With time running down in the first half, Neftali Lind, 16, caught the ball and chucked it at the basket from half court. It missed.
After shooting around during halftime, the 6-foot-tall shooting guard passed the ball in, darted toward the hoop and caught a give-and-go pass. He went up for a dunk but that missed, too. On the next play down, he came off a screen, caught a pass and hit a 3-pointer off the glass.
His team was now up 39-15, but he wasn’t slowing down.
“If your up or not, I’m still gonna go hard,” said Lind, a star on the Schenectady High School varsity basketball team who will be a junior next year. “Even if we’re losing, I’ll still go hard.”
The Hamilton Hill resident was playing in the Community and Police Basketball League in Jerry Burrell Park, a new league for players ages 16 and older meant to foster positive relationships between police officers and residents.
City police Chief Brian Kilcullen was running up and down the court, refereeing Lind’s game.
“You’re able to develop a relationship outside of a typical police officer-resident relationship,” Kilcullen said at halftime, catching his breath. “You’re able to develop a friendship, almost, a familiarity. It tends to pay dividends when you’re actually out there in your official capacity.”
Shekinah Belmar, 26, of Schenectady, one of the only female players Saturday, said she liked seeing the chief “in this position.”
“It’s nice to show police officers in this kind of light,” she said.
Belmar was one of 42 people on six of the league’s seven teams to play Saturday.
“I’m really enjoying myself,” she said. “I love that I’m doing this.”
Rosa Rivera, 23, who started the league, said the goal was to bring police officers and residents together “in a collaborative environment, instead of a conflict environment.”
She said she would like to see more police officers play in coming weeks so each of the league’s six teams can be joined by at least one officer. Only Detective Sgt.
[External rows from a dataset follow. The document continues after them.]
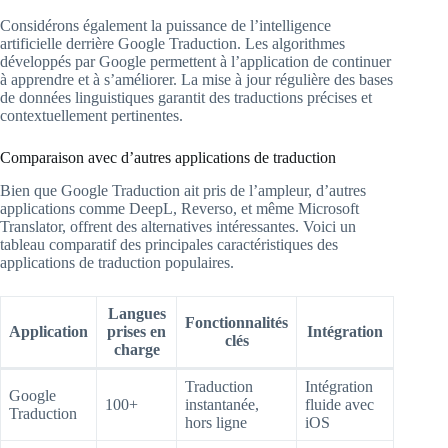
Considérons également la puissance de l’intelligence
artificielle derrière Google Traduction. Les algorithmes
développés par Google permettent à l’application de continuer
à apprendre et à s’améliorer. La mise à jour régulière des bases
de données linguistiques garantit des traductions précises et
contextuellement pertinentes.
Comparaison avec d’autres applications de traduction
Bien que Google Traduction ait pris de l’ampleur, d’autres
applications comme DeepL, Reverso, et même Microsoft
Translator, offrent des alternatives intéressantes. Voici un
tableau comparatif des principales caractéristiques des
applications de traduction populaires.
Langues
Fonctionnalités
Application
prises en
Intégration
clés
charge
Traduction
Intégration
Google
100+
instantanée,
fluide avec
Traduction
hors ligne
iOS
Ryan Macherone and Officer Joe Gatta played Saturday, but an officer in training, James Plowden, coached one of the teams.
“If we could get more officers, it would show residents that the officers are willing to come out and play basketball with them, to support them, to be a part of their community,” said Rivera, who heads Hamilton Hill’s Come Unity Alliance, which sponsors the league, along with the Schenectady YMCA.
Macherone, 36, and Gatta, 29, stretched on the sidelines in preparation for the next game.
“We play sometimes Sunday mornings, and my goal is to not have to guard him,” Macherone said. “I want to stress the age difference.”
Macherone said the event helped him bond with community members, something that can be difficult in the line of duty.
“It’s hard to create a bond when you’re there at the worst times in people’s lives,” he said.
Dennis Green, chairman of the Schenectady YMCA’s Boys Day Out program, assistant director of the Washington Irving Education Center in Schenectady and the coach of Lind’s team Saturday, said the event also showed him “as a normal person, just like you guys.”
“I grew up in the same place you did,” said Green, who was raised in Albany’s Arbor Hill neighborhood.
Green watched as one of his players stole the ball and passed to a sprinting Lind, who made the layup with a defender’s arms wrapped around him. After sinking the free-throw — his 18th point — he finally got to catch a breather on the bench.
“I think it’s great,” he said of the league. “Good for the ’hood.”